I mentioned royal marches and hymns. Indeed, the
Kingdom of the Two Sicilies (Naples), had such an anthem.
It was composed by Giovanni
Paisiello in 1787 on commission of king Ferdinand IV and became an
important part of the repertoire of patriotic music in the
kingdom. It didn't become the national anthem,
however, until 1816, at the restoration of the monarchy
after the Napoleonic wars. Paisiello, one of the great
names in Neapolitan music, lived through two great times
of turmoil — the collapse of the kingdom in the face of
the French-supported Neapolitan (Parthenopean) Republic of 1799 and the full-scale takeover of the kingdom
by the French in 1806. In the first case, he stayed in
Naples and kept working. He was then tried for treason by
the returning Bourbons later that year because he had
composed music for the traitor Republic and had even been
its maestro di cappella (roughly, Minister of
Music). True, he said, but that is what I do. I write
music. I wrote the hymn to King Ferdinand, too, remember?
They did and let him go. He died in 1816, the year in
which his hymn redeemed his name in the eyes of the
monarchy.
So, if our species ever gets this swords into
plowshares thing off the ground, and nation-states go the
way of city-states, and we become one happy bunch of
Earthlings, all for one and one for all, we may decide we
need a One World Hymn. We could do worse than Friedrich
Schiller's Ode to Joy.* We have
already proclaimed our good intentions to the rest of the
cosmos, at least the ones with ears, with the "Golden
Record" aboard two Voyager spacecraft that left earth in
1977. Let's hope that whoever is out there finds Voyager
before a late night TV broadcast of Rollerball
reaches them. That was a 1975 science fiction flick in
which loyalties to nation states are, indeed, things of
the past, their place taken by — well, one scene from the
film says it all: it shows the crowd before the start of
the game rising as the announcer solemnly intones, "Ladies
and gentlemen, our corporate anthems."
*added: 1 Feb 2021] The
German word, Freude (joy), has two syllables,
as does the German for 'freedom'/Freiheit, a
word that would really fit nicely. That doesn't mean —in spite of
much speculation—
that Schiller (1759-1805) actually wrote "An die
Freiheit" and changed it under pressure from
censors. The chorale of the last movement of
Beethoven's 9th Symphony has, in fact, been sung with "Freiheit" at least once,
in 1989, (with the line
Freiheit, schoener Goetterfunken instead
of Freude,
schoener Goetterfunken, making the text a hymn
to the "divine spark of freedom"). The
conductor, Leonard Bernstein called it conjecture
whether Schiller used "joy" as code for
"freedom". Most musicologists sidestep the
question and say, "Whatever. It's a great story."
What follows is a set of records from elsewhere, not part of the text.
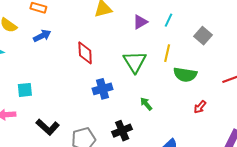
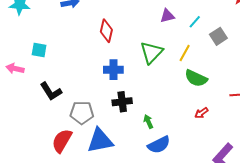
gray square: (203, 36) -> (218, 36), moved
green arrow: (146, 104) -> (148, 122), moved
black cross: (122, 131) -> (122, 102), moved

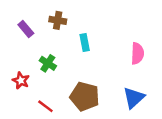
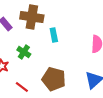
brown cross: (58, 20) -> (32, 17), size x1.6

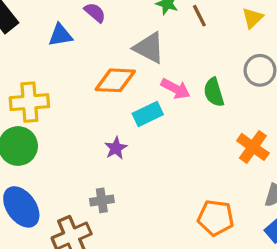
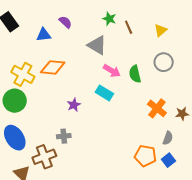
orange diamond: (115, 80) -> (53, 67), moved
yellow cross: (29, 102) -> (23, 74), turned 30
cyan rectangle: (148, 114) -> (104, 93), moved, turned 54
orange pentagon: (216, 218) -> (145, 156), moved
In any event, the first published form of the
poem was as "An die Freude". It appeared in the
journal of general culture Thalia in
1785. I love great stories.
It is ironic that Schiller, himself, didn't like the
poem! In a letter dated 21 August 1800, Schiller
writes to a patron who had praised "An die Freude":
"The way I feel about it now, it's just a bad poem.
There is a certain "fire" in it, but that
shows what I had to overcome, leave behind, in order
to do something worthwhile. It's now a bit of 'folk
poetry', I know, and your praise is likely due to when
I wrote it. That is its only merit, but only perhaps
for the two of us, certainly not for the world or for
the art of poetry." That was in 1800, five years
before his own death and 20 years before Beethoven's
9th was first performed (in Vienna, 7 May 1824).
Schiller couldn't know what would happen to his "bad
poem." Build a time machine and go back and tell him
that "The Ode to Joy" is the most famous piece of
poetry in the history of the German Language, not just
for foreigners who want to learn German culture, but
among native speakers of German. Everyone knows it,
and it's all Beethoven's fault. Friedrich's reaction?
Hard to say. ("Beethoven, huh? It figures. I
always knew he was strange. Wait'll I find him!")
Finally, anthems
are not for everyone. They say a late King of Spain was so
tone-deaf he had an aide who poked him whenever the
Spanish anthem was played so he would know when to stand.